Speaker 2 Disability rights activist Alice Wong has died, according to her friend and fellow activist Sandy Ho. Wong died Friday in San Francisco from an infection.

Speaker 2 She was 51 and a winner of the MacArthur MacArthur Genius Grant, NPR's Chloe Veltman Reports.

Speaker 8 Alice Wong was best known as the founder of the Disability Visibility Project.

Speaker 8 The group highlighted disabled people and disability culture through storytelling projects, social media, and other channels.

Speaker 8 Wong also received acclaim for her 2022 memoir, Year of the Tiger, an Activist's Life, edited several works on disability, and wrote a column for Teen Vogue.

Speaker 8 Disability justice organiser Yomi Sachiko-Young spoke about Wong in an interview earlier this year with NPR member station KQED.

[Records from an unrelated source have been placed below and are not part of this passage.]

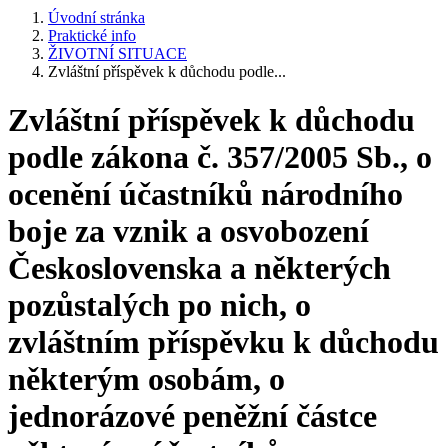
Úvodní stránka
Praktické info
ŽIVOTNÍ SITUACE
Zvláštní příspěvek k důchodu podle...
Zvláštní příspěvek k důchodu
podle zákona č. 357/2005 Sb., o
ocenění účastníků národního
boje za vznik a osvobození
Československa a některých
pozůstalých po nich, o
zvláštním příspěvku k důchodu
některým osobám, o
jednorázové peněžní částce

Speaker 9 Alice is my comrade in political struggle. She is my friend.
She's a foodie. She's an artist.
She's a bit bougie, which I love.

Speaker 8 Alice Wong was born in Indiana in 1974 to immigrant parents from Hong Kong. She was diagnosed at birth with muscular dystrophy, a progressive neuromuscular disease.
Chloe Veltman, NPR News.

Speaker 2 And you're listening to NPR News.